2 UGC-DAE-CSR, University Campus, Khandawa Road, Indore, 452 017, India

3 Department of Physics, University of Pune, Pune, 411 007, India

Е-mail sandesh@physics.unipune.ac.in
Issue Volume 3, Year 2011, Number 1, Part 3
Dates Received 04 February 2011, in final form 18 June 2011, published online 23 June 2011
Citation V.S. Waman, M.M. Kamble, M.R. Pramod, et al., J. Nano- Electron. Phys. 3 No1, 590 (2011)
DOI
PACS Number(s) 81.15.Gh, 61.05.c, 68.55.ag, 78.20.ci
Key words Hot wire chemical vapor deposition, Nanocrystalline silicon thin films, Structural properties (8) , Optical properties (17) , Electrical properties (14) .
Annotation
Thin films of hydrogenated nanocrystalline silicon are prepared at reasonably higher deposition rates (9-13 Å/s) by indigenously fabricated hot-wire chemical vapor deposition system at various substrate temperatures (Ts).

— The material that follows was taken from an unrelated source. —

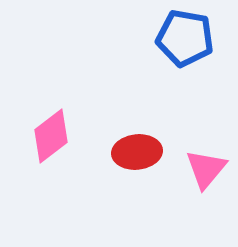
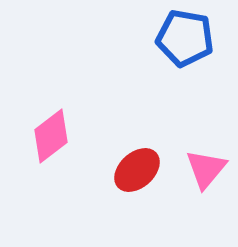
red ellipse: moved 18 px down; rotated 36 degrees counterclockwise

In this paper we report extensively studied structural, optical and electrical properties of these films by Fourier transform infrared (FTIR) spectroscopy, low angle X-ray diffraction (low angle XRD), micro-Raman spectroscopy and UV-Visible spectroscopy. The low angle XRD and micro-Raman spectroscopy analysis indicate amorphous-to-nanocrystalline transition occurred at Ts = 300 °C. It is observed that volume fraction of crystallites and its size increases with increase in Ts. The low angle XRD study also shows nc-Si:H films with well-identified lattice planes of (111) orientation. In addition, it is observed from the FTIR spectroscopy that the hydrogen is incorporated in the film mainly in Si-H2 and (Si-H2)n complexes. The nc-Si:H films with low hydrogen content (< 4 at. %) and wide band gap (1.83-1.89 eV) and low refractive index (< 3) is useful for various device applications.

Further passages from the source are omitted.